Showing posts with label Sierra Club. Show all posts
Showing posts with label Sierra Club. Show all posts

Thursday, January 15, 2015

Hetch Hetchy Valley and Reservoir; undiscovered but stunning part of Yosemite!

Hetch Hetchy Valley and Reservoir, looking east from trail on the north shore trail of the reservoir.

The trail along the north shore of Hetch Hetchy Reservoir, looking back towards the dam.

The Hetch Hetchy Dam, started in 1919, completed in 1923 and further heightened in 1938, it now floods the valley and creates a reservoir that is 8 miles long, and up to 300 feet deep.

Hetch Hetchy Watershed at top, the much-more visited Yosemite Valley (to the south) at bottom of map.

The Hetch Hetchy Valley and free-flowing Tuolumne River, in the early 1900s, before the dam was approved.

A portion of the ferocious Rim Fire of a year ago, that burned vast swathes of forest in and around Yosemite Park; this view looking to the northeast, into the Tuolumne River drainage, with Hetch Hetchy in distance.

The old post office in Chinese Camp, part of a three block Gold Rush ghost town, right on Hwy. 120, on the way to Hetch Hetchy and Yosemite Valleys.

Hetch Hetchy Reservoir and the Tuolumne Valley are close cousins to the mighty Yosemite Valley, virtually undiscovered and almost equally stunning.  Hetch Hetchy is just 115 miles and a scenic day-tour from Stockton!

The Hetch Hetchy Valley was the scene of one of the most epic environmental battles 100 years ago, as John Muir, the Sierra Club and other environmental groups fought to keep this valley pristine and free of development.

Muir's exploration of both Hetch Hetchy and Yosemite, and writings in the influential Century Magazine, helped to get Yosemite National Park established in 1890. However, the much less-visited Hetch Hetchy Valley portion of the park remained in peril.

San Francisco had eyed the valley for extending its water supply since the 1890s and applied several times to the federal government for water rights but was denied. The huge San Francisco earthquake in 1906, when much of the city burned, underlined the city's need for more water and turned the political winds in the city’s favor.

In 1908, US Secretary of interior Garfield granted the city the rights to development of the Tuolumne River, provoking a multi-year environmental battle led by the Sierra Club and John Muir. Muir observed, "Dam Hetch Hetchy! As well damn for water tanks the peoples’ cathedrals and churches for no holier temple has ever been consecrated by the heart of man".

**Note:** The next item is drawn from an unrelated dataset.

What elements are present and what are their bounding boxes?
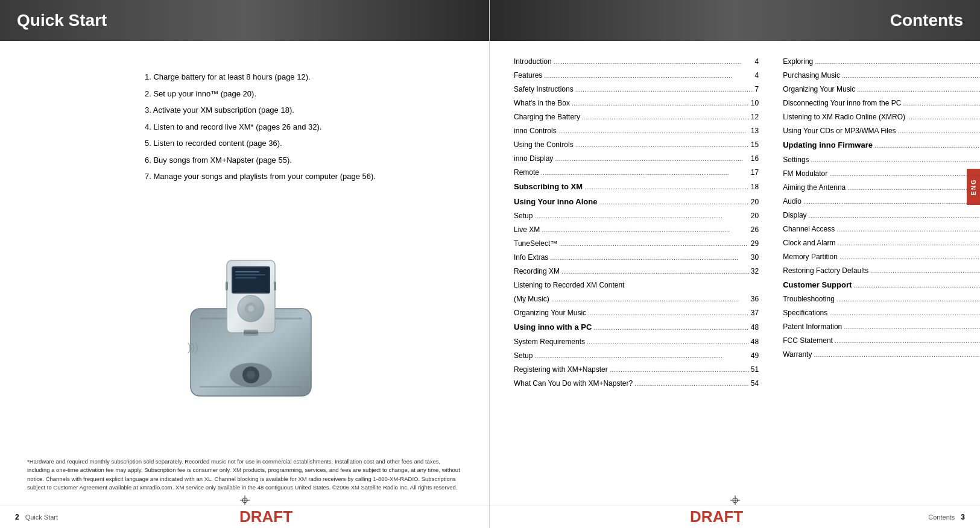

In 1913, writing to Robert Johnson of Century Magazine, he pressed his argument, noting "The Hetch Hetchy Valley is a wonderfully exact counterpart of the great Yosemite, not only in its sublime cliffs and waterfalls and it's peaceful river, but in the gardens, groves, meadows and campgrounds on its flowery park-like floor". He would continue to fight the city of San Francisco to his death in 1914.

Muir's writings are archived at the University of Pacific and can be read online at go.pacific.edu/specialcollections.

In 1913, the US Congress passed and President Wilson signed the Raker Act, which permitted the flooding of the valley. Muir died the following year, bitter to have lost the fight. Construction on the O’Shaughnessy Dam would begin in 1919 and end in 1923; it was further heightened in 1938 and now supplies water to almost 2.5 million San Franciscans.

What remains is a still stunning valley and pristine 8-mile long reservoir, nearly the equal of Yosemite Valley, and visitors have this part of the park almost unto themselves and can still appreciate the treasure that so stoked John Muir’s soul.

One can drive to the parking lot right beside the O'Shaughnessy Dam. Views from the dam are memorable, but hike a half-mile or several miles along the north side of the reservoir for the most indelible views.  Hetch Hetchy’s relatively low elevation makes for one of the central Sierra’s longest hiking seasons, but, check weather forecasts for winter trips.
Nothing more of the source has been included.